Growth in animals is believed to be regulated by a cascade of bio-regulatory molecules. The hypothalamus produces a substance called Growth Hormone Releasing Factor (GRF) which in turn acts upon the pituitary to cause release of growth hormone (GH). GH stimulates the secretion of insulin growth factor (IGF) from the liver and other peripheral organs which binds to various cellular receptors stimulating the events required for linear growth. The pituitary is maintained under negative feedback control by somatostatin and IGF. GRF has been found to be enormously active and capable of stimulating the release of microgram per ml. levels of growth hormone in the blood. GRF can be utilized therapeutically in most of the areas now considered candidates for treatment by growth hormone, for example treatment of pituitary dwarfism, diabetes resulting from growth hormone production, enhancement of wound healing, treatment of burns or retardation of aging process.

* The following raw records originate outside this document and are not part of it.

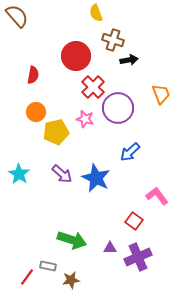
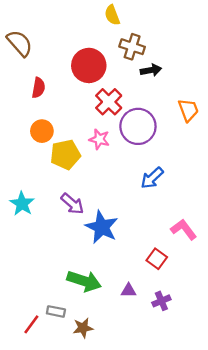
brown semicircle: (17, 16) -> (20, 43), moved
blue star: (96, 178) -> (102, 227), moved
purple cross: (138, 257) -> (161, 301), size x0.6

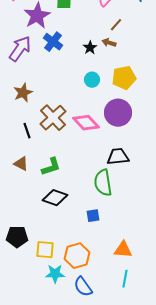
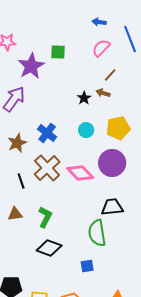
blue cross: (53, 42) -> (47, 133), moved
brown triangle: (21, 164) -> (15, 214), turned -35
green L-shape: (51, 167) -> (45, 217), turned -45

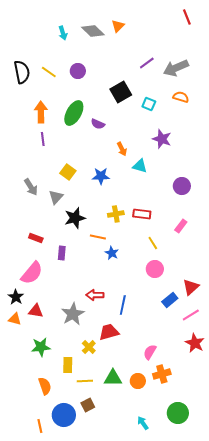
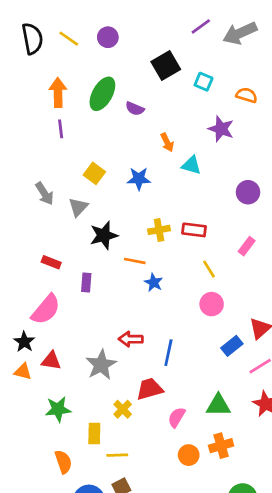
orange semicircle: (181, 97) -> (247, 95), moved
pink semicircle: (150, 352) -> (177, 417), moved
green triangle: (113, 378) -> (218, 405), moved

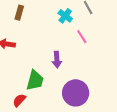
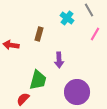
brown rectangle: (19, 13) -> (39, 34), moved
pink line: (82, 37) -> (95, 34), moved, turned 64

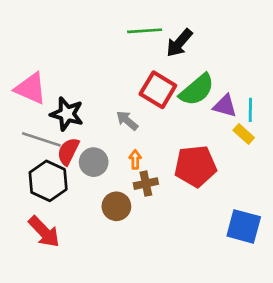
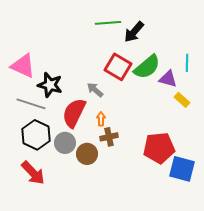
cyan line: (250, 110) -> (187, 63), moved
red semicircle: (68, 151) -> (74, 113), moved, size x1.4
gray circle: (94, 162) -> (65, 143), moved
red pentagon: (195, 166) -> (159, 148), moved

The successful isolation of GRF was due partly to the discovery that pancreatic tumors associated with acromegaly ectopically produced large quantities of GRF. Three forms of GRF, consisting of peptides homologous from the amino-terminus of 44,40 and 37 amino acids, were isolated by Guillemin et al [Science 218, 585-587 (1982)] and Rivier et al [Nature, 300, 276-278 (1982)]. The 44 amino acid amidated form of GRF, is considered to be the parent molecule and exhibits the full intrinsic activity and highest potency of the aforesaid forms of this molecule. The amidated carboxy-terminus is a key structural requirement for this high level of activity as the corresponding free acid (GRF(1-40)-OH) has a substantially lower level of activity. This is an important factor in developing low cost processes to produce these clinically important molecules.
Thus, since amidation of recombinant DNA produced peptides have not previously been possible by methods which could be conveniently employed in high yield steps, the preparation of the desired product, GRF(1-44)-NH.sub.2, could previously be made only by use of conventional solid phase or solution phase peptide synthesis methods. The preparation of such a large peptide by these methods still represents a formidable technical challenge and the cost of production remains relatively high.
It is well recognized in the art that peptides can be produced in large scale and at lowest cost by employing recombinant DNA technology. Thus, it would be an important development in the commercialization of GRF(1-44)-NH.sub.2 to be able to use a recombinantly produced peptide as substrate for the introduction of the amide functionality.